“Slow”, the first song, gives you a minute to take everything that’s coming in the album in. Listening to it, you ask yourself, does this song set the pace for the album? Having the drum-and-snare only come in towards the end of the song kind of forces you to focus on her voice.
There are some funky tunes that get “Not” started off. Her voice comes through smoothly. ‘The negative is what makes a picture’, she says. Or at least it used to, though her saying it is a good way to remind us how photography used to work. It still drives her point home. The song asks us to understand what we hear and see, not just take it all at its face value.
In “Alright”, the story is in a way about a lover saying it’s alright that their former partner is with another one. You can’t help but bop your head to her flow in the second verse. Minor thing – I’ve come to expect a lot from Didge, and only using him for simple ‘tarara’s’ made him sound a bit too underutilized in this specific song, in my opinion.
In “Memories”, she talks about what humans remember – the feelings they keep. She asks us to ‘leave it all behind’. However, the lyrics aren’t clear about whether she wants us to leave only the bad memories behind, or all sorts of memories. The advice to leave grudges behind makes sense, though. There’s a twangy guitar sound in there that makes it much more joyous to listen to. And, in the last 40 seconds, she plays around with her voice, and honestly, that comes out really well, but the abrupt end to how she was joking around is a bit of a let-down. I don’t know, and I’m not any artiste, but I’d say how Eric Wainaina ended “Other People’s Lives” after doing sort of the same thing was better… compared to this specific song.
“Home” starts almost the same way as the other songs in the album. And that isn’t a bad thing. I only mention this because, listening to quite a few other albums from her peers and in her genre, you sort of expect each song to have a different, whatchamacallit, ‘feel’. This album-wide ‘feel’ strengthens the fact that all songs in this Don’t Consume were meant to be in it – they’d feel out of place if they were alone.
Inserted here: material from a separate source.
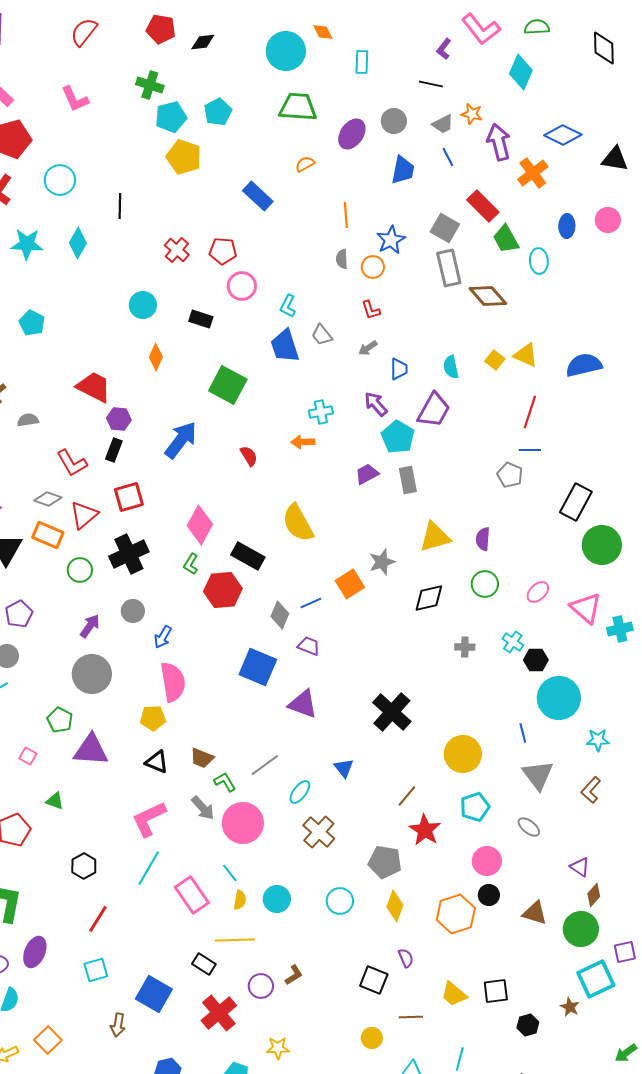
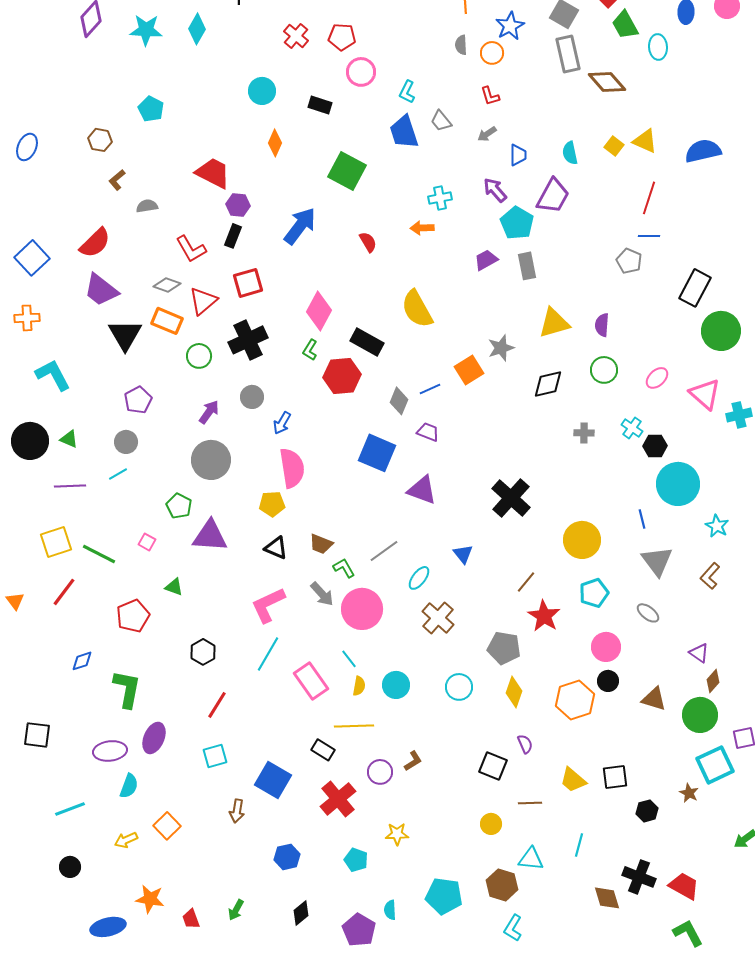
cyan star: (598, 740) -> (717, 526), turned 30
Back to the song – who is she singing it to, though? She says she’ll be a home to ‘broken pieces… picked from the floor’. The ‘I will be your home’ ends in a way that makes it rhyme with “you don’t have to worry”. Nifty. I know that these things may look inconsequential to a lot of people, but to me they make the song that much better to appreciate. I haven’t seen a rhyme that I’m yet to like.
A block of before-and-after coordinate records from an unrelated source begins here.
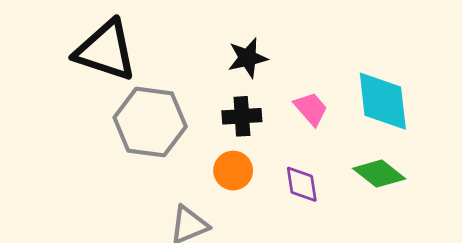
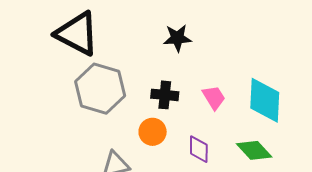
black star: (248, 58) -> (177, 38), moved

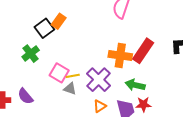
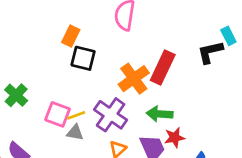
orange rectangle: (59, 21) -> (71, 36), moved
black square: (44, 28) -> (83, 58), moved, turned -30
orange cross: (120, 56) -> (134, 79), turned -35

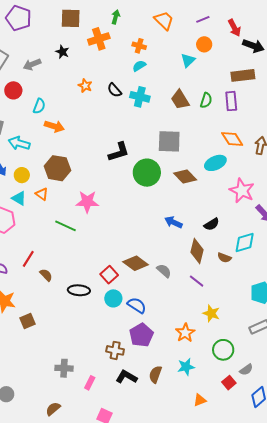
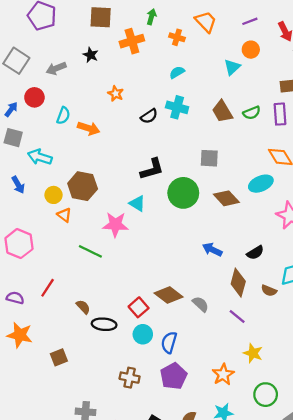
orange cross: (139, 46) -> (177, 37), moved
black semicircle: (114, 90) -> (149, 116), moved, turned -84
green semicircle: (206, 100) -> (252, 113), turned 49
orange arrow: (54, 126) -> (89, 128), moved
gray square: (169, 141) -> (209, 158), size x0.7
yellow circle: (22, 175) -> (54, 195), moved
cyan triangle: (19, 198) -> (137, 203), moved
brown semicircle: (46, 275) -> (83, 307), moved
blue semicircle: (137, 305) -> (169, 342), turned -108
brown square: (27, 321) -> (59, 357), moved
brown cross: (115, 350) -> (130, 378), moved

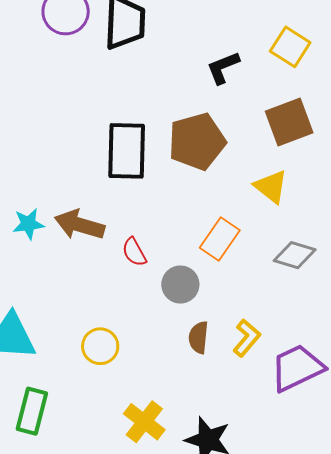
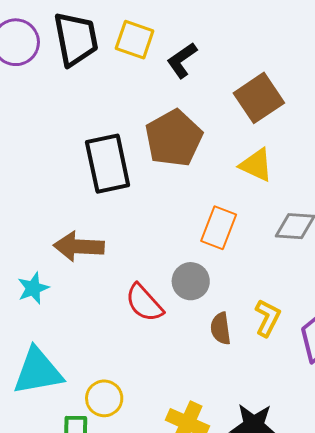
yellow square: (290, 47) -> (135, 40), moved
cyan star: (28, 224) -> (33, 288), moved
red semicircle: (134, 252) -> (144, 303), moved, size x1.4
yellow circle: (100, 346) -> (104, 398), moved

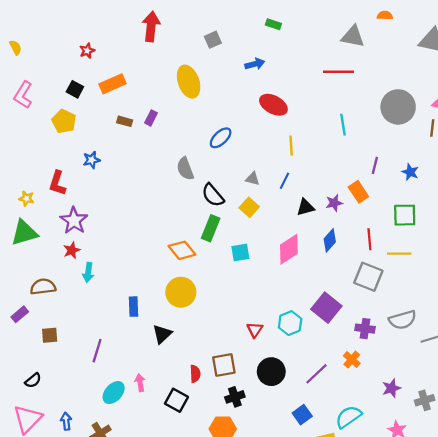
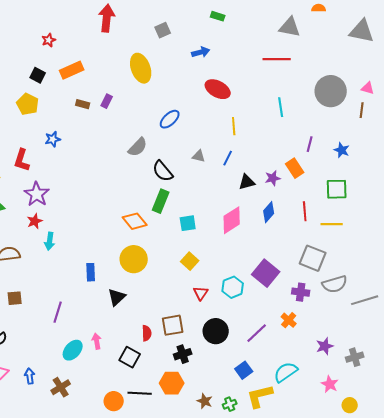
gray semicircle: (185, 169) -> (138, 147), turned -115
yellow square: (249, 207) -> (190, 261), moved
gray square: (368, 277) -> (313, 258), moved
She collaboz with Taio Tripper in “Ain’t It Funny”. Hearing sheng’ in most of the song makes it that much more… funny. It makes you expect Taio to rap in sheng’ too, and even though he does it only kidogo, he still comes off nicely bouncy. The song talks about how humans only want to associate with greatness, not the struggle there.
“Helium” is like a break of rarefied air in between the album. It’s a rare and fair interlude.
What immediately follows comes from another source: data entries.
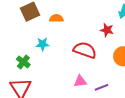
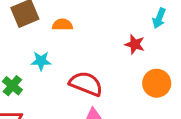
red semicircle: (85, 50) -> (86, 84), moved

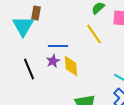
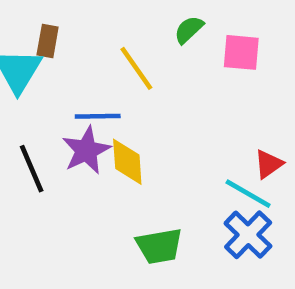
yellow line: (94, 34) -> (136, 68), moved
purple star: (53, 61) -> (86, 150), size x1.5

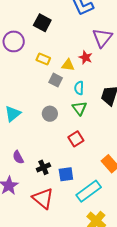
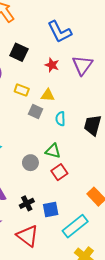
red star: (86, 57) -> (52, 65), moved
green triangle: (79, 108) -> (53, 151), moved, turned -35
gray circle: (50, 114) -> (30, 163), moved

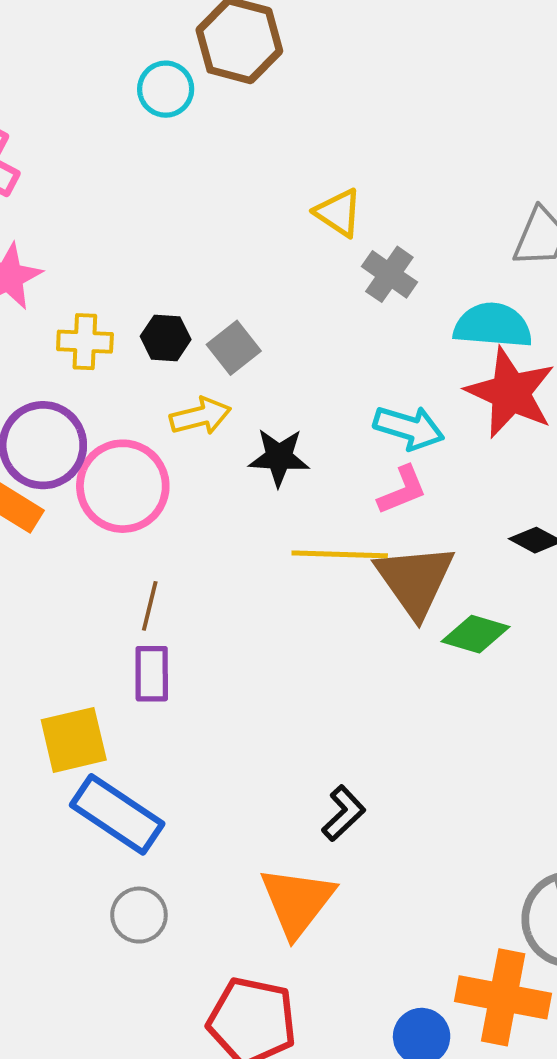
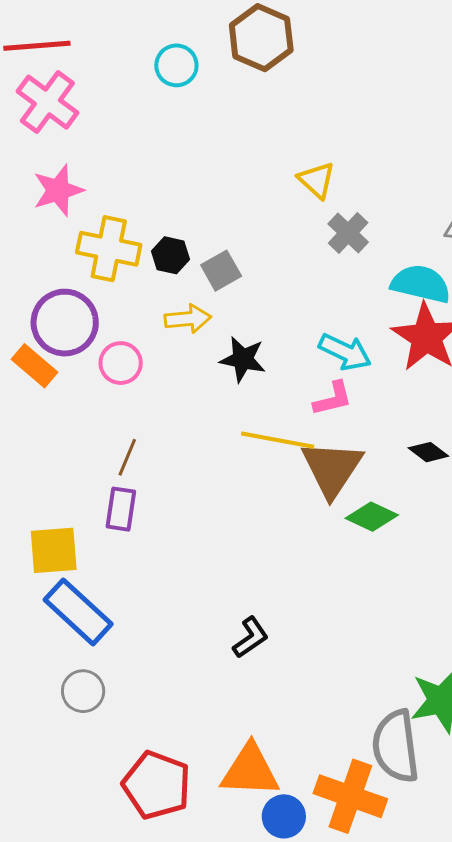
cyan circle: (166, 89) -> (176, 65), moved
yellow cross: (85, 342) -> (109, 249), size x1.5
pink circle: (123, 486) -> (121, 363), size x0.6
orange triangle: (297, 902) -> (250, 771), moved, turned 46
“Off Beat” sounds a bit different. This track ‘si ya wadanda’, for real. Hearing “nyawawa” in the lyrics makes you laugh like only an inside joke can.
“Silver Lining” starts off in a way that makes you feel like you’re in the stratosphere. Like you’re on a spaceship that’s just scraping Earth’s stratosphere. The inimitable, tune-y twang that comes in at the “I can see your silver lining” lyrics makes it feel like that ship is doing its best to beat the speed of light, which it eventually does at the 3:11 mark. After that, you’re in a different place in space. However, even though it was my favourite song in the album, I personally felt that more could have been done to it. I am convinced that there was something lacking in this song, most likely in the beat, or maybe it was in the way she sang her lyrics, that prevented it from taking it “there”, where she wanted to take us.
Get it on iTunes – https://itunes.apple.com/ke/album/dont-consume-if-seal-is-broken/1215238868
About The Cover Art
White text on a totally black background, with her name in comparatively tiny font. the letters T, E and L line up with the O in “Broken”, and her name fits nicely on top of “ken”.